Even Your Phone Can Explode!

We are living in an era where people want every work to be done using the mobile phone itself. As this demand increased, demand to have more storage space and long lasting battery power also increased. This led to the advancement in mobile technology. Since, phones are getting sleeker day by day, batteries also needed to be lighter and smaller in size. Technologies used in batteries of old mobile phones are not environment-friendly, so batteries with less toxic substances have become a necessity. Lithium-ion batteries are one among them and widely used nowadays. Even though it is environment-friendly, lighter and holds more energy, recently it started seeing breakdown because of its unexpected explosion.

Lithium-ion batteries contain two electrodes on opposite sides. One electrode known as cathode holds positively charged ions and filled with lithium. Another electrode is called as an anode and holds negatively charge ions. These electrodes are submerged in a liquid or paste called an electrolyte. When a phone is being charged, positively charged ions flow from cathode to anode. When a battery is being used, the ions flow the other way. During this flow, it is highly recommended that the anode and cathode should never touch to prevent redirection of energy to electrolytes. Manufacturers insert separators in between to avoid this collision. But because of flaws in separators, electrodes come into contact and results in a fire. This is said to be the reason for Samsung Galaxy Note 7 explosion.

Overcharging or quick charging also leads to battery failures. Dan Steingart, a materials scientist at Princeton University says the battery is like a rubber band. Stretching a rubber band is similar to charging your phone whereas releasing a rubber band is similar to using your phone. If a rubber band is being stretched too much, there is a chance of it breaking. In the same way, if too much of lithium goes to the anode, there is a chance of explosion. Since we want the battery to be charged quickly, we go for the chargers of higher volts though it is not compatible with the battery. This might lead to battery failure. So it is preferred to use chargers of same manufacturers as of battery makers. Steingart also explains the problem of quick charging by referring batteries to two egg crates. For a battery to function properly, lithium ions need to flow slowly between the spaces of two egg crates. If lithium ions move too quickly, then it will deposit itself on the outside of the egg crate and then onto itself. This results in battery short out if lithium ions move faster every time while charging.

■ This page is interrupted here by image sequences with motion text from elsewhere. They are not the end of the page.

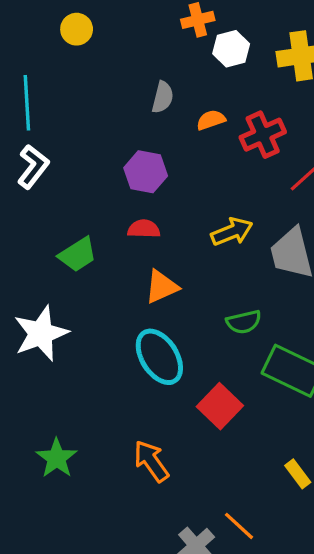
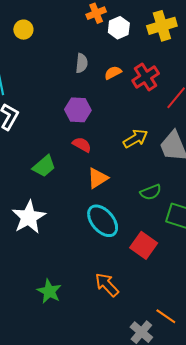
red semicircle: (144, 229) -> (82, 145), turned 36

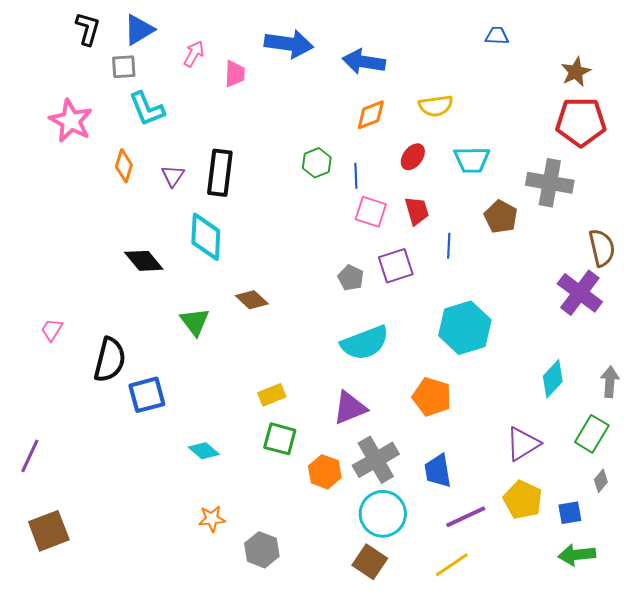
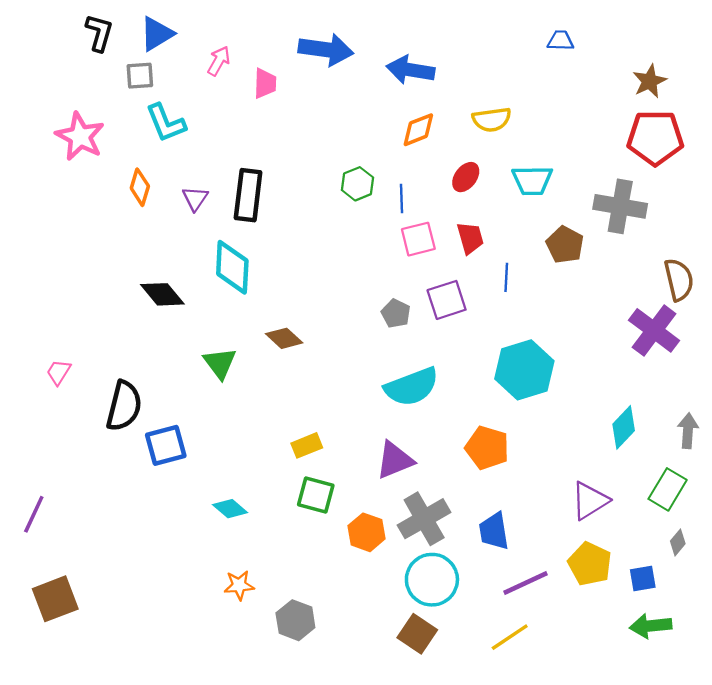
pink square: (371, 212) -> (418, 239), turned -32

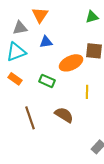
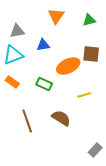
orange triangle: (40, 15) -> (56, 16), moved
yellow line: (87, 92) -> (84, 95), turned 72

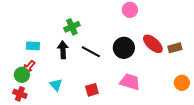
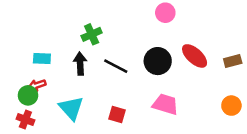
brown rectangle: (175, 48) -> (233, 61), moved
red arrow: (29, 67) -> (37, 85), turned 32
cyan triangle: (56, 85) -> (71, 108), size x1.5
red square: (92, 90) -> (117, 114), turned 32

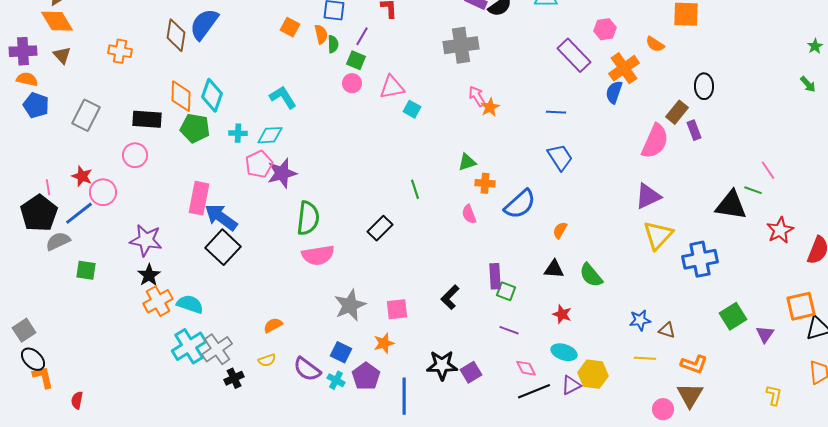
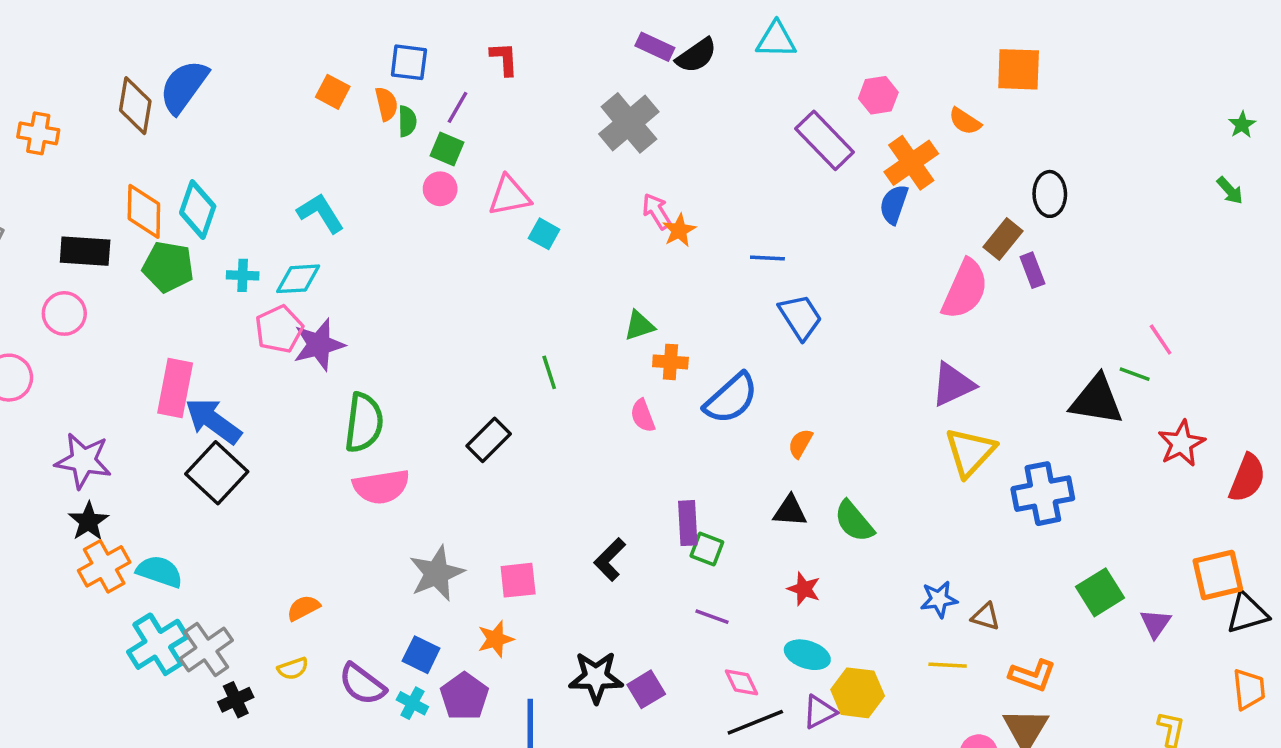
gray cross: (461, 45) -> (629, 123), turned -32
blue line: (556, 112) -> (767, 258), moved

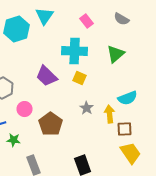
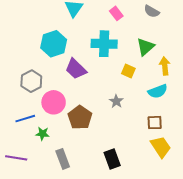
cyan hexagon: (17, 29) -> (54, 44), moved
yellow square: (80, 78) -> (128, 71), moved
pink circle: (25, 109) -> (54, 102), size x1.5
yellow arrow: (110, 114) -> (165, 66), moved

To overcome the above problems, advanced battery chemistries such as lithium-sulphur and lithium-silicon are being worked on. Scientists are also developing an electrolyte by name “ionic liquids” which won’t explode easily. A company by name “Sakti3” came up with  the solid-state battery where the liquid electrolyte in the battery is replaced by a solid substance. The company says it can store over 1,000-watt hours per liter, which is almost double of the traditional lithium-ion batteries available today with an energy density of up to 620 watts per hour per liter. These batteries are said to be cheaper, long lasting and more environment-friendly than lithium-ion batteries. Solid-state batteries also overcome safety issues around the explosive nature of liquid batteries. Even though new technologies are evolving, lithium ion batteries are widely used nowadays and its up to us to follow some precautions while charging our phones until new technologies are accepted by the current market.